[Transcribed page contents]
##############################
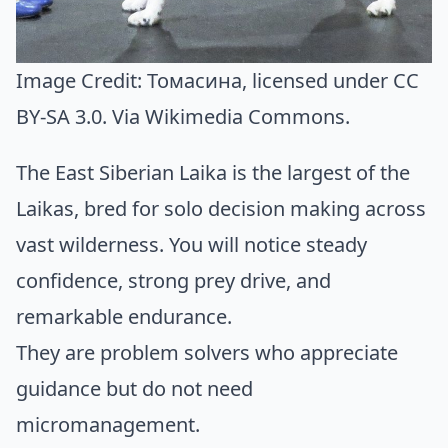
Image Credit:
Томасина
, licensed under CC
BY-SA 3.0. Via
Wikimedia Commons
.
The East Siberian Laika is the largest of the
Laikas, bred for solo decision making across
vast wilderness. You will notice steady
confidence, strong prey drive, and
remarkable endurance.
They are problem solvers who appreciate
guidance but do not need
micromanagement.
##############################
-- Activity --
Every entry above needs to be retyped exactly; drop the pictures.

-- Solution for this exercise --
Image Credit:
Томасина
, licensed under CC
BY-SA 3.0. Via
Wikimedia Commons
.
The East Siberian Laika is the largest of the
Laikas, bred for solo decision making across
vast wilderness. You will notice steady
confidence, strong prey drive, and
remarkable endurance.
They are problem solvers who appreciate
guidance but do not need
micromanagement.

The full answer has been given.